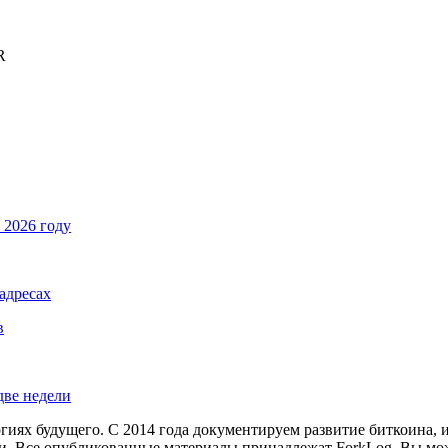
R
 2026 году
адресах
в
две недели
иях будущего. С 2014 года документируем развитие биткоина, 
и.
Все опубликованные материалы принадлежат ForkLog. Вы мож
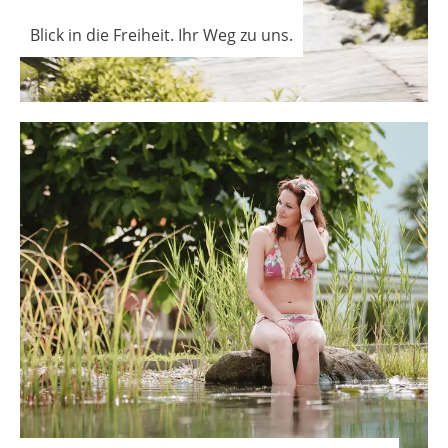
Blick in die Freiheit. Ihr Weg zu uns.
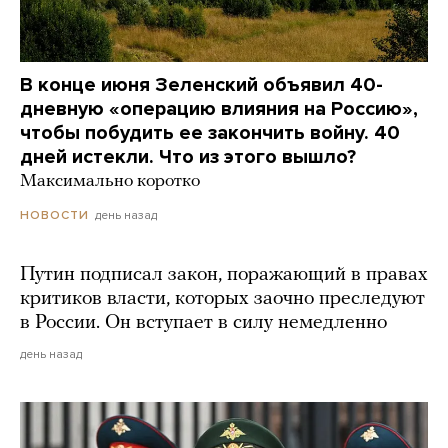
В конце июня Зеленский объявил 40-
дневную «операцию влияния на Россию»,
чтобы побудить ее закончить войну. 40
дней истекли. Что из этого вышло?
Максимально коротко
день назад
НОВОСТИ
Путин подписал закон, поражающий в правах
критиков власти, которых заочно преследуют
в России. Он вступает в силу немедленно
день назад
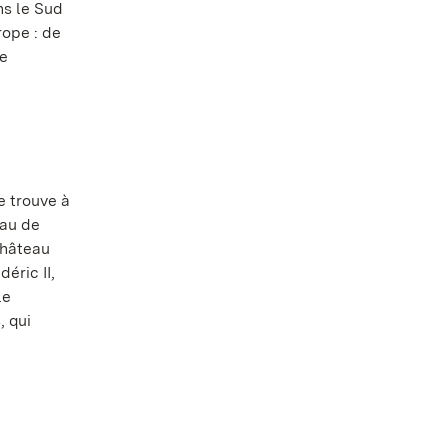
ns le Sud
rope : de
de
e trouve à
eau de
château
éric II,
le
, qui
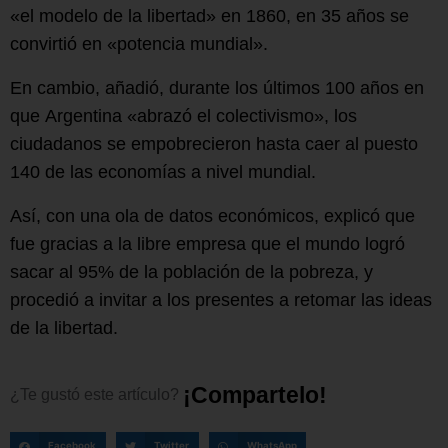
«el modelo de la libertad» en 1860, en 35 años se
convirtió en «potencia mundial».
En cambio, añadió, durante los últimos 100 años en
que Argentina «abrazó el colectivismo», los
ciudadanos se empobrecieron hasta caer al puesto
140 de las economías a nivel mundial.
Así, con una ola de datos económicos, explicó que
fue gracias a la libre empresa que el mundo logró
sacar al 95% de la población de la pobreza, y
procedió a invitar a los presentes a retomar las ideas
de la libertad.
¡
C
o
m
p
a
r
t
e
l
o
!
¿Te
gustó
este
artículo?
Facebook
Twitter
WhatsApp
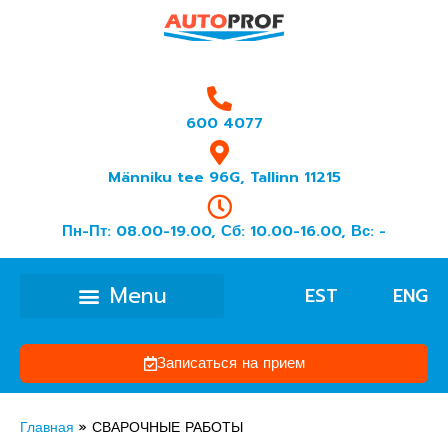
600 4077
Männiku tee 96G, Tallinn 11215
Пн-Пт: 08.00-19.00, Сб: 10.00-16.00, Вс: -
EST
ENG
Записаться на прием
Главная
»
СВАРОЧНЫЕ РАБОТЫ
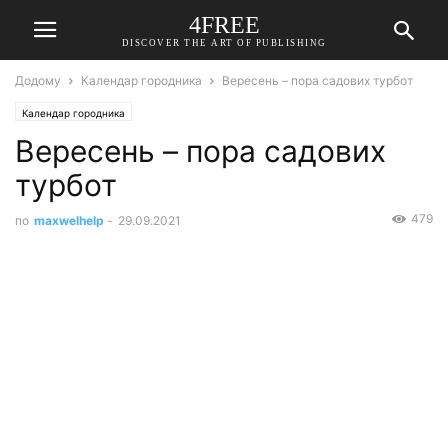
4FREE
DISCOVER THE ART OF PUBLISHING
Додому
Календар городника
Вересень – пора садових турбот
Календар городника
Вересень – пора садових
турбот
479
по
maxwelhelp
-
29.09.2021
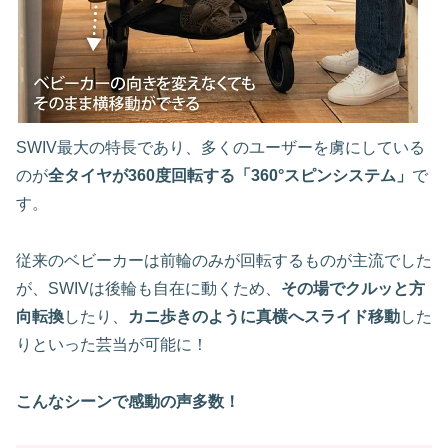
SWIV最大の特長であり、多くのユーザーを虜にしている
のが
全タイヤが360度回転する「360°スピンシステム」
で
す。
従来のベビーカーは前輪のみが回転するものが主流でした
が、SWIVは後輪も自在に動くため、
その場でクルッと方
向転換
したり、
カニ歩きのように真横へスライド移動
した
りといった芸当が可能に！
こんなシーンで感動の声多数！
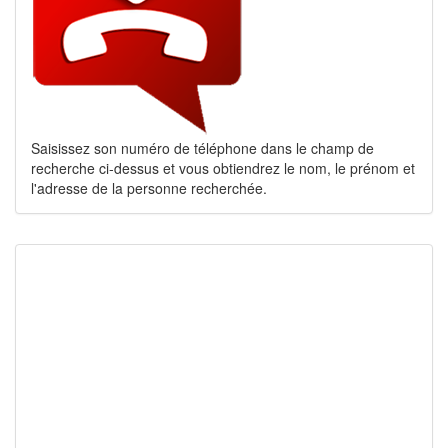
Saisissez son numéro de téléphone dans le champ de
recherche ci-dessus et vous obtiendrez le nom, le prénom et
l'adresse de la personne recherchée.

PROBLEM — Every entry, exactly as written: transcribe it, passing over any pictures.

OUTPUT —
R
 2026 году
адресах
в
две недели
иях будущего. С 2014 года документируем развитие биткоина, 
и.
Все опубликованные материалы принадлежат ForkLog. Вы мож
Blick in die Freiheit. Ihr Weg zu uns.
В конце июня Зеленский объявил 40-
дневную «операцию влияния на Россию»,
чтобы побудить ее закончить войну. 40
дней истекли. Что из этого вышло?
Максимально коротко
день назад
НОВОСТИ
Путин подписал закон, поражающий в правах
критиков власти, которых заочно преследуют
в России. Он вступает в силу немедленно
день назад
ns le Sud
rope : de
de
e trouve à
eau de
château
éric II,
le
, qui
«el modelo de la libertad» en 1860, en 35 años se
convirtió en «potencia mundial».
En cambio, añadió, durante los últimos 100 años en
que Argentina «abrazó el colectivismo», los
ciudadanos se empobrecieron hasta caer al puesto
140 de las economías a nivel mundial.
Así, con una ola de datos económicos, explicó que
fue gracias a la libre empresa que el mundo logró
sacar al 95% de la población de la pobreza, y
procedió a invitar a los presentes a retomar las ideas
de la libertad.
¡
C
o
m
p
a
r
t
e
l
o
!
¿Te
gustó
este
artículo?
Facebook
Twitter
WhatsApp
600 4077
Männiku tee 96G, Tallinn 11215
Пн-Пт: 08.00-19.00, Сб: 10.00-16.00, Вс: -
EST
ENG
Записаться на прием
Главная
»
СВАРОЧНЫЕ РАБОТЫ
4FREE
DISCOVER THE ART OF PUBLISHING
Додому
Календар городника
Вересень – пора садових турбот
Календар городника
Вересень – пора садових
турбот
479
по
maxwelhelp
-
29.09.2021
SWIV最大の特長であり、多くのユーザーを虜にしている
のが
全タイヤが360度回転する「360°スピンシステム」
で
す。
従来のベビーカーは前輪のみが回転するものが主流でした
が、SWIVは後輪も自在に動くため、
その場でクルッと方
向転換
したり、
カニ歩きのように真横へスライド移動
した
りといった芸当が可能に！
こんなシーンで感動の声多数！
Saisissez son numéro de téléphone dans le champ de
recherche ci-dessus et vous obtiendrez le nom, le prénom et
l'adresse de la personne recherchée.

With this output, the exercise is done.